A deeply emotional drama, The Lives of Others stands out as one of the great movies of this or any other decade. Yet although it has gone on to gross over $13m, 33-year-old Von Donnersmarck - he comes from a long line of counts - seems genuinely surprised to be praised. "You must excuse me, " he says. "I've just read a piece in Sight and Sound which calls it rotten at the core and all the more dangerous for being good film-making."
The idea for the film - which he wrote in a cell in a Cistercian monastery near Vienna where his uncle is a monk - comes out of his childhood. Both his parents are from East Germany. Although they came over from there before the wall was built, they frequently returned. "My father worked with the Catholic church which never accepted the division of Germany, so the Bishop of Berlin covered both East and West Berlin and was always travelling to and fro. He was a really formal and imposing figure, and my father was a bit like that too, but whenever they met to talk about how they were going to organise a Catholic old people's home or whatever, he would put on loud rock music to cover up the conversation."

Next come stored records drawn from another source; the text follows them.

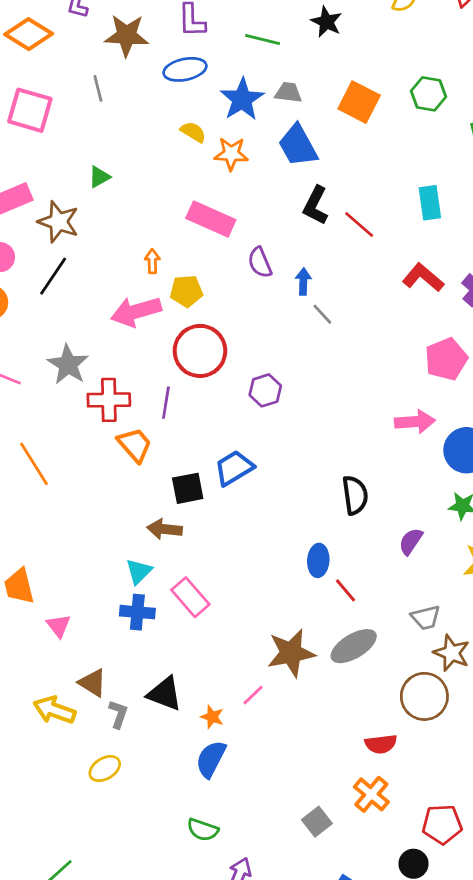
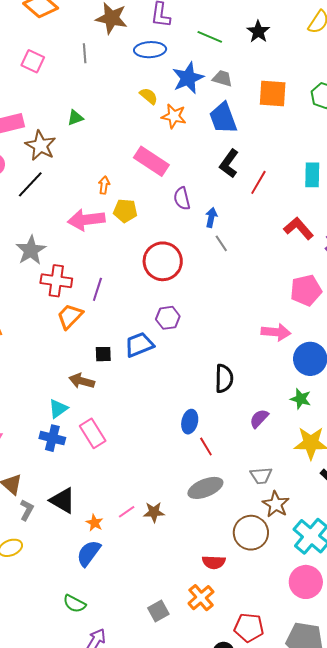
orange square: (359, 102) -> (273, 94), turned -32
pink square: (30, 110) -> (33, 61), size x0.7
red line: (359, 224) -> (258, 182), turned 70
red circle: (200, 351) -> (163, 261), moved
purple hexagon: (265, 390) -> (168, 318), moved
orange trapezoid: (135, 445) -> (70, 316), turned -104
black square: (188, 488) -> (103, 354), size x0.7
brown star: (291, 653) -> (154, 512), moved, size x0.6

From the age of eight until the wall came down in 1989 when he was 16 - the period during which the movie takes place - Von Donnersmarck regularly visited the East with his parents. "I was very aware that the Stasi spied on almost everybody who did anything of any importance, and I understood the conflict between communism and more democratic forms of government because I had that kind of cold war going on at home. My father was a very liberal conservative but my mother was very active in a socialist student union which organised the 1968 revolts in Germany."
The germ of The Lives of Others comes from listening to songs by Wolf Biermann, a kind of Bob Dylan figure whose 'The Stasi Ballad' ironically speculated about weakening your enemy by talking to him like a friend. "Admit it, when you go home at night, from time to time you catch yourself whistling my tune, " Biermann sang. "I even think if some crook were to come and try to rob or kill me, you guys would protect me, although you think I am the enemy."
Sydney Pollack and Anthony Minghella are to film a remake of The Lives of Others set in contemporary America. "The idea is to show that what happened in East German is not only a matter of history, but something that is going on at the moment, " says Von Donnersmarck. "I think it's shameful what is happening in the US.
People from all over the world went to America because they wanted to escape from authoritarian control. Now Americans are giving all that up under the Patriot Act.
"When a government is given too much power the first thing it will do is to start spying on its citizens. I don't think Americans should be focusing their protests against the Iraq war. The problem is really what they're accepting inside their own country."